Nach einer langen Periode des Überlegens haben wir, der Herr Ministerpräsident hat davon gesprochen, am diesjährigen Tag der Befreiung des Lagers von Auschwitz, dem 27. Januar, der auch in Deutschland ein Erinnerungstag geworden ist, den Bau des zentralen Holocaust-Mahnmals in Berlin auf den Weg gebracht ... Niemals darf es dazu kommen, daß die Errichtung eines Mahnmals etwa gar als symbolische Form der Entschuldung fehlverstanden wird. Gedenken braucht Orte. Aber Orte können das Gedenken nicht ersetzen. Materielle Leistungen können auch nicht für das Unrecht entschädigen, das Millionen Zwangsarbeitern angetan worden ist. Daß Unternehmen und Bundesregierung eine Stiftung für humanitäre Leistungen an diese Opfer des Nazi-Regimes gegründet haben, war wichtig, weil sie ein Bekenntnis zu unserer Verantwortung ist ... Gedenken wäre eine leere Hülse, wenn es nicht begleitet würde von verantwortlichem Handeln. Zu diesem aktiven Gedenken gehört auch unsere Mitverantwortung für das Land, das den Überlebenden der Schoa die ersehnte Heimstätte gegeben hat. Die Mitverantwortung für Israel ist ein Grundgesetz deutscher Außenpolitik seit der Gründung unseres Staates.

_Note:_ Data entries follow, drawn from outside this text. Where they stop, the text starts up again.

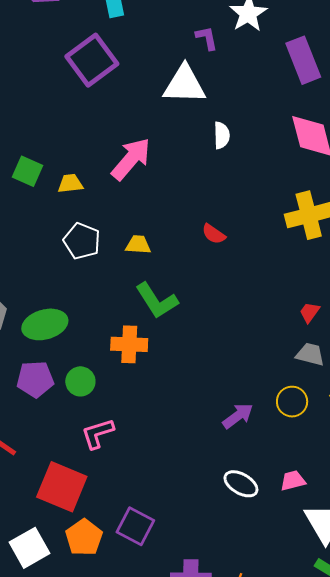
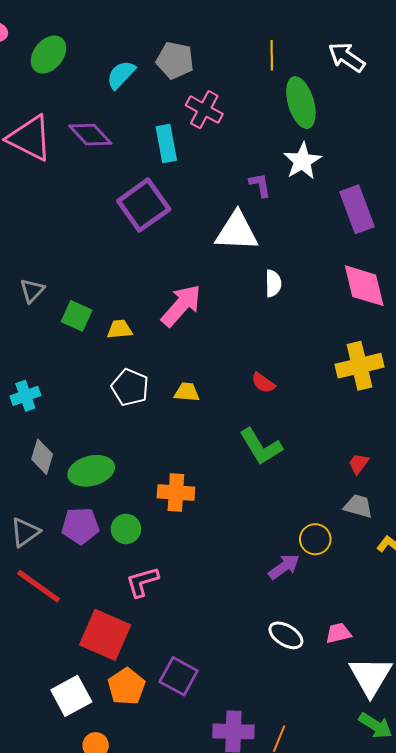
green L-shape: (157, 301) -> (261, 447), moved
yellow circle: (292, 402) -> (315, 539), moved

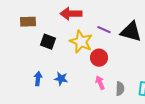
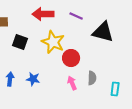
purple line: (104, 30) -> (76, 16), moved
gray semicircle: (120, 89) -> (92, 78), moved

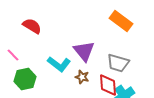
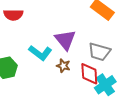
red semicircle: (32, 26) -> (13, 15), turned 150

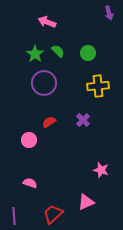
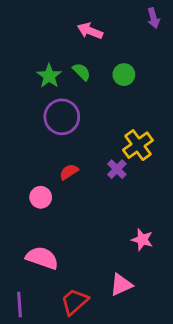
pink arrow: (47, 22) -> (90, 31), moved
yellow cross: (98, 86) -> (138, 145), moved, turned -30
pink semicircle: (30, 183) -> (42, 258), size x1.6

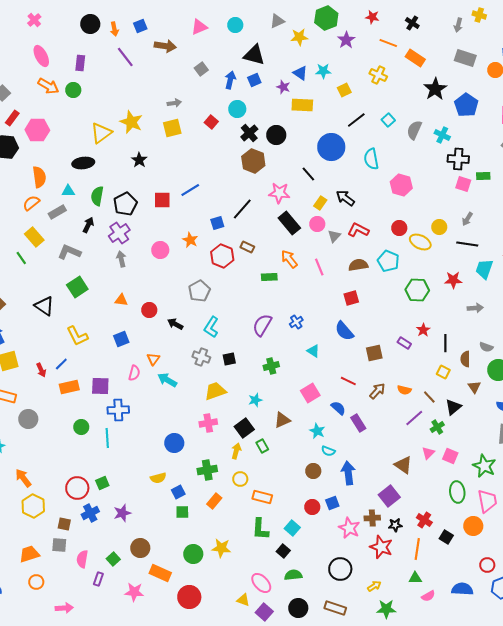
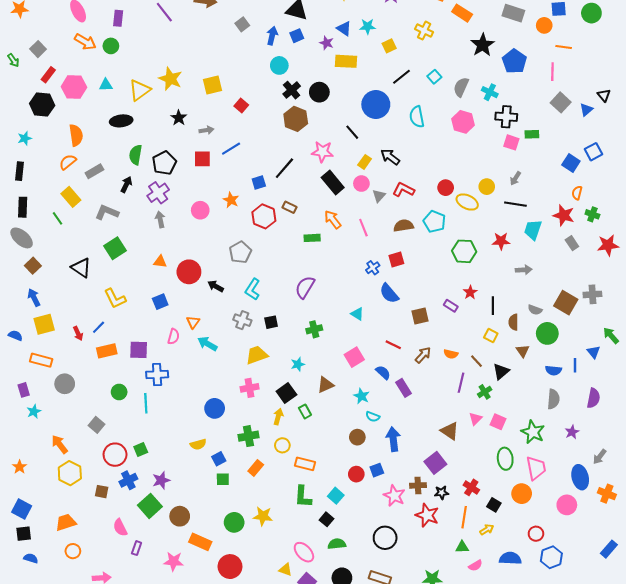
gray arrow: (174, 103) -> (206, 130), moved
red square: (211, 122) -> (241, 105), moved
pink hexagon: (401, 185) -> (463, 122), moved
cyan triangle: (68, 191) -> (106, 85), moved
red circle: (149, 310) -> (189, 272), size x1.5
blue cross: (296, 322) -> (373, 268), moved
purple line: (414, 418) -> (461, 383), turned -36
gray square: (59, 545) -> (97, 425), moved, turned 35
pink semicircle: (82, 559) -> (120, 528), turned -36
green square: (113, 559) -> (150, 506), moved, size x1.6
yellow arrow: (374, 586) -> (487, 530), moved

Deutschland und Israel stehen mitten in einem Generationenwechsel: Noch leben Zeitzeugen des Holocaust; bald werden ihre Enkel das politische Geschehen und Denken prägen. Das Wissen über die Vergangenheit von Generation zu Generation weiterzugeben, ist deshalb so wichtig. Dazu gehört vor allem, daß sich die jungen Menschen unserer beiden Länder kennen lernen, sich gemeinsam mit der Vergangenheit auseinandersetzen und gemeinsam Zukunft suchen ... Das Lernen und Üben des Umgangs miteinander wird zwischen den Menschen in Deutschland und Israel nie aufhören. Ich möchte Sie bitten, mit mir alles zu tun, um dieses Lernen zu fördern. Wir werden in diesen Tagen eine Vereinbarung über ein deutsch-israelisches Jugendforum unterzeichnen, das diesem Zweck dient. Wir werden ein Stipendienprogramm schaffen, das helfen soll, junge Israelis mit dem heutigen Deutschland vertraut zu machen. Ohne den Willen der politisch Verantwortlichen laufen auch die besten Bemühungen ins Leere ...
Zum heutigen Deutschland gehören auch die wieder wachsenden jüdischen Gemeinden. Sie sind ein fester Teil des Lebens in unserem Land. Ignatz Bubis, der im Land seines Glaubens seine letzte Ruhe gefunden hat, hat zeit seines Lebens Wert darauf gelegt, ein Deutscher und ein Jude zu sein.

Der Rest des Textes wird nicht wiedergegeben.